AI can save airlines money processing delay compensation, says Celaton

AI can save airlines money processing delay compensation, says Celaton

A company that helps train operators automatically process delay compensation believes its technology can help smooth the process out for airlines.

Celaton’s machine-learning technology software inSTREAM is designed to streamline processes and is currently used by train operators such as Virgin Trains.

It offers two solutions to train companies.

The first is by taking information entered manually by humans and using its artificial intelligence to cross-reference that against journeys to work out if a claim is valid and how much compensation a passenger is entitled to.

It also has a completely automated system which tracks tickets, often advance tickets for specific trains, which it can work out correlates to a delayed train and automatically refund affected passengers the next day.

Celaton even says its technology can help root out fraudulent claims, by tracking regular claimants, looking at patterns to check for irregularities and flag suspicious claims which it puts on hold until a human has investigated it.

Gina Gray, Celaton’s commercial director, believes the same approach would work with airlines. In fact, it could work even better because airlines know more information about their passengers than train operators do.

“Airlines know much more about their customers. Train customers could buy a ticket from the platform while to board a flight you have to go through passport control and airport security.

“I don’t think the general public makes as many claims to airlines as they could be.”

Gray said she believes a trend showing more claims in the train industry will educate consumers that they can claw money back when their flights are delayed.

“At the moment, people process that, and it’s expensive for airlines,” she said.

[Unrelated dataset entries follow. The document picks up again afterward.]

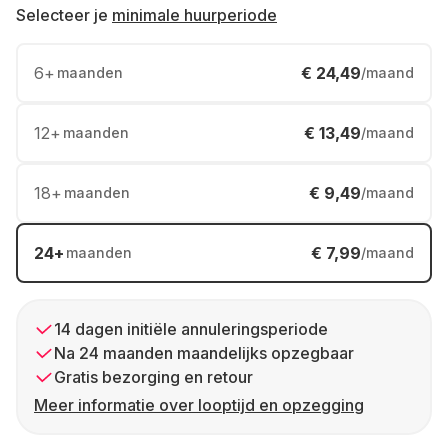
Selecteer je
minimale huurperiode
6
+
€ 24,49
maanden
/maand
12
+
€ 13,49
maanden
/maand
18
+
€ 9,49
maanden
/maand
24
+
€ 7,99
maanden
/maand
14 dagen initiële annuleringsperiode
Na 24 maanden maandelijks opzegbaar
Gratis bezorging en retour
Meer informatie over looptijd en opzegging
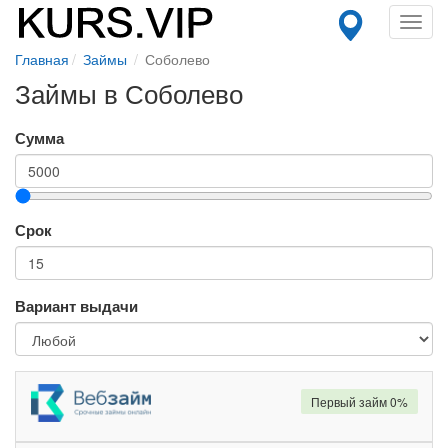
Toggl
navig
Главная
Займы
Соболево
Займы в Соболево
Сумма
Срок
Вариант выдачи
Первый займ 0%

“Just like train operatrs, when you look at what they have to carry out, it’s very manually intensive and there’s a lot of validation they have to do on systems that are outside of their organisations.”

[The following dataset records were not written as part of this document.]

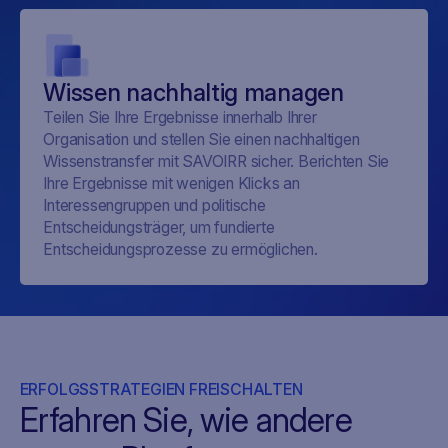
Wissen nachhaltig managen
Teilen Sie Ihre Ergebnisse innerhalb Ihrer
Organisation und stellen Sie einen nachhaltigen
Wissenstransfer mit SAVOIRR sicher. Berichten Sie
Ihre Ergebnisse mit wenigen Klicks an
Interessengruppen und politische
Entscheidungsträger, um fundierte
Entscheidungsprozesse zu ermöglichen.
ERFOLGSSTRATEGIEN FREISCHALTEN
Erfahren Sie, wie andere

Gray went on to say government legislation announced in October 2016 which will eventually make all UK train companies pay out on delays of 15 minutes or more will further educate consumers of their entitlements.

“I don’t think it will be a long time before airlines are forced to follow suit,” she said.

“Because we know who was on a flight and how long it was delayed for, inSTREAM can help process delay claims automatically.”

She said she would expect the more premium airlines to take the lead on automatically paying out compensation, adding: “They want to portray a quality image and a brand that cares about their customers, and we want to help them reduce the cost of processing these claims.”